Countrywide magnate pays $67 million – Angelo R. Mozilo former CEO pays to settle civil fraud case brought by SEC

Gretchen Morgenson of the NY Times reports on October 16, 2010:

"…the settlement by Mr. Mozilo is the fist time that a prominent executive has been penalized personally for financial excesses linked to a mortgage boom that, when it went bust, threatened to topple the economy and led to an unprescedented wave of foreclosures."

"Earlier this year, Goldman Sachs paid a $550 million fine to setle securities fraud charges. Securities regulators are also investigating former senior executives at Merrill Lynch for possible securities fraud."

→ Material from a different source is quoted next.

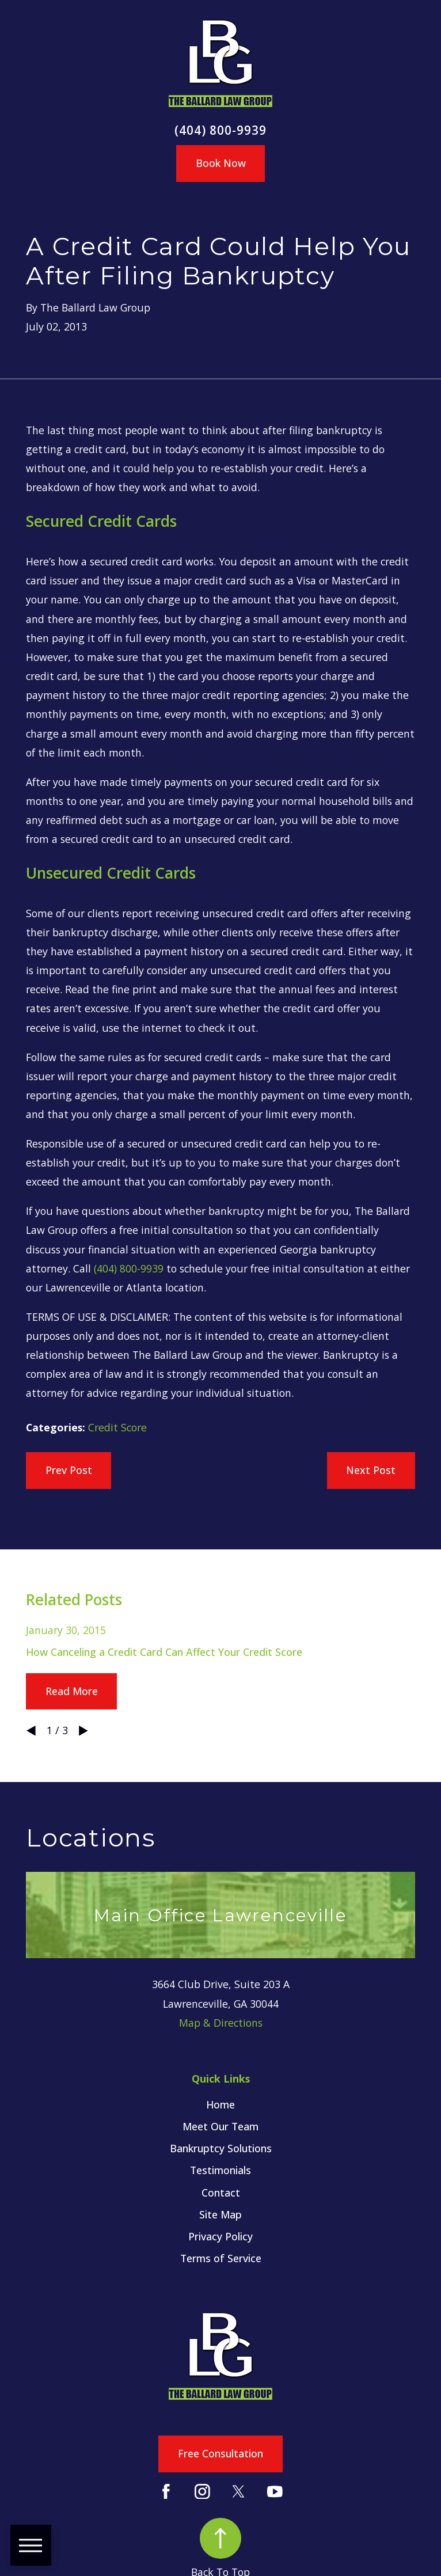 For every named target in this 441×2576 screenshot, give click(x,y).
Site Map (220, 2214)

The SEC sued Mr. Mozilo alleging that he improperly generated profits on insider stock sales, and that he allowed "toxic" loan products to move forward, knowing them to be toxic.

Countrywide (acquired by Bank of America) is to pay $20 million of Mr. Mozilo’s settlement. Mr. Mozilo has also agreed to never again serve in a public company. (Note: Big fat deal – he is 71 years old and recorded gains on stock sales of over $140 million on Countrywide stock and for years was among the highest-paid executives in America – and was known as an audacious and flamboyant financier)

The settlement was reached four days before the scheduled beginning of a jury trial in Los Angeles.

Other Countrywide employees sued by the SEC (and whom settled) were David Sambol (former Countrywide president, paying 5.52 million) and Eric Sieracki (former Countrywide chief financial officer, paying $130,000).